Hoffnungsschimmer in schweren Zeiten Stadt und Kreis haben bis zur Grenze ihrer Leistungsfähigkeit
Die finanzielle Lage des Binger Heilig-Geist-Hospitals (HGH) hat eine Schwelle erreicht, die eine ehrliche und transparente Bestandsaufnahme erfordert.
Die Stadt und der Landkreis Mainz-Bingen haben als kommunale Gesellschafter der BetreibergGmbH bereits seit der schweren Zeit der Übernahme im Jahr 2024 alles in ihrer Macht Stehende getan, um das Krankenhaus zu erhalten – aus tiefer Überzeugung, dass eine wohnortnahe medizinische Versorgung für die gesamte Region unverzichtbar ist.
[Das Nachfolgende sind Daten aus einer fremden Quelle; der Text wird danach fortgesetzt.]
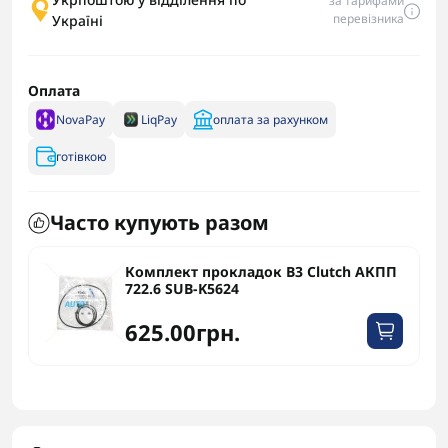
за тарифами
перевізника
Україні
Оплата
NovaPay
LiqPay
оплата за рахунком
готівкою
Часто купують разом
Комплект прокладок B3 Clutch АКПП
722.6 SUB-K5624
625.00грн.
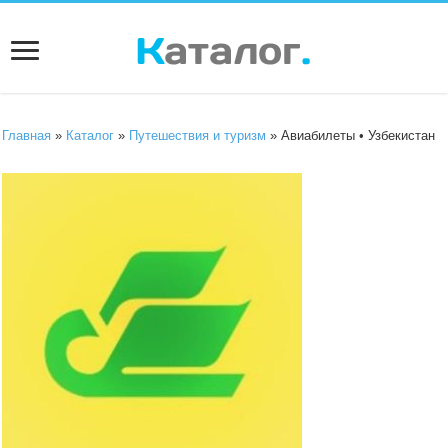
Главная
»
Каталог
»
Путешествия и туризм
» Авиабилеты • Узбекистан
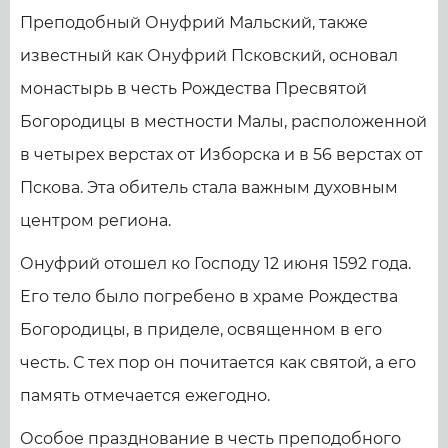
Преподобный Онуфрий Мальский, также
известный как Онуфрий Псковский, основал
монастырь в честь Рождества Пресвятой
Богородицы в местности Малы, расположенной
в четырех верстах от Изборска и в 56 верстах от
Пскова. Эта обитель стала важным духовным
центром региона.
Онуфрий отошел ко Господу 12 июня 1592 года.
Его тело было погребено в храме Рождества
Богородицы, в приделе, освященном в его
честь. С тех пор он почитается как святой, а его
память отмечается ежегодно.
Особое празднование в честь преподобного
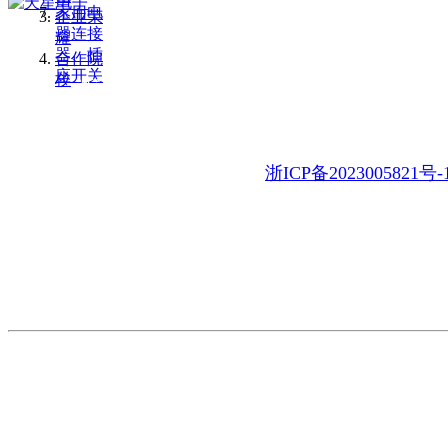
家用电
企业荣
器连接
耀
器、插
合作院
座开关
校
地 址：浙江省乐清市乐清湾临港经开区虹南路11号
电 话：86-577-62317388 62327388 62327377
E-mail：tianx@china-tianx.com
浙ICP备2023005821号-
产品展示
制造实力
关于天星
Heute sehen sich beide Kommunen gemeinsam in der Pflicht festzustellen, dass die Grenzen des finanziell Machbaren erreicht sind.
Finanzielle Lage: Die Schere öffnet sich weiter
Die 15,8 Millionen Euro, die Stadt und Landkreis als Gesellschafter gemeinsam für die Stabilisierung des Hauses bis 2028 beschlossen hatten, sind nahezu vollständig aufgebraucht. Kosten und Einnahmen entwickeln sich in entgegengesetzte Richtungen: Die Betriebskosten steigen, während die Erlöse dauerhaft hinter den Planungen zurückbleiben. Um die wachsende Finanzierungslücke zu schließen, wurden in der Vergangenheit wiederholt außerplanmäßige Zuschüsse notwendig.
Weichenstellung: Geordnetes Insolvenzverfahren als möglicher Weg
Es ist deutlich absehbar, dass Stadt und Landkreis zusätzlich benötigte Millionenbeträge, die einen Betrieb sichern würden, bei aller Bereitschaft zur Verantwortung nicht aufbringen können, ohne die eigene Haushaltsstabilität nachhaltig zu gefährden. Beide Kommunen stehen selbst bereits mit dem Rücken zur Wand.
Das geordnete Insolvenzverfahren, das heute eingeleitet wurde, ist jetzt der nächste Schritt. Darüber wurden der Binger Stadtrat und der Kreistag Mainz-Bingen am Nachmittag informiert. Diese Insolvenz ist ein verantwortungsvoller Weg, um dem HGH eine neue fachliche Perspektive zu geben. Ziel ist es, im Rahmen eines strukturierten Verfahrens einen Investor oder Kooperationspartner zu finden, der das Haus mit einem zukunftsfähigen Konzept weiterführt und die medizinische Versorgung der Bürgerinnen und Bürger in der Region sichert.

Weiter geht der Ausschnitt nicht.